## Instructions for the task
Every line below that carries the word "with" needs to be copied.

## Data provided
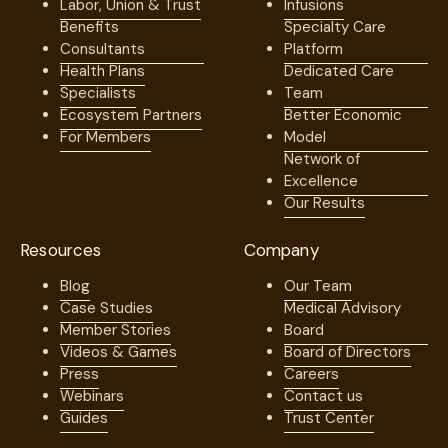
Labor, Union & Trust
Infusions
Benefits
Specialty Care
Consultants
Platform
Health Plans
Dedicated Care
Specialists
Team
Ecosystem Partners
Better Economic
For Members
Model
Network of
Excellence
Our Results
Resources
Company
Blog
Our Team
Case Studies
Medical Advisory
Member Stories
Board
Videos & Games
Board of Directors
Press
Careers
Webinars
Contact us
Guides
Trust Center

---

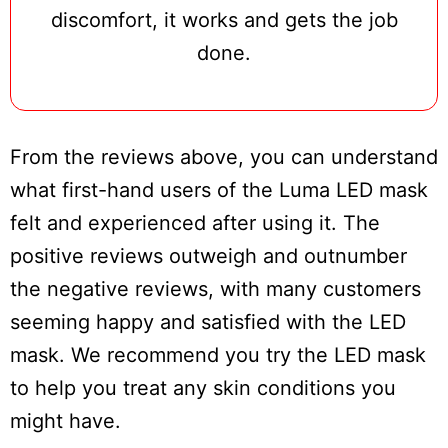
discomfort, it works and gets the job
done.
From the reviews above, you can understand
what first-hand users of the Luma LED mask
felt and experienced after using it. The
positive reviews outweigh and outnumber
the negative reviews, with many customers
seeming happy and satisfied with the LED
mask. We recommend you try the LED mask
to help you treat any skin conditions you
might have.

## Completed task
the negative reviews, with many customers
seeming happy and satisfied with the LED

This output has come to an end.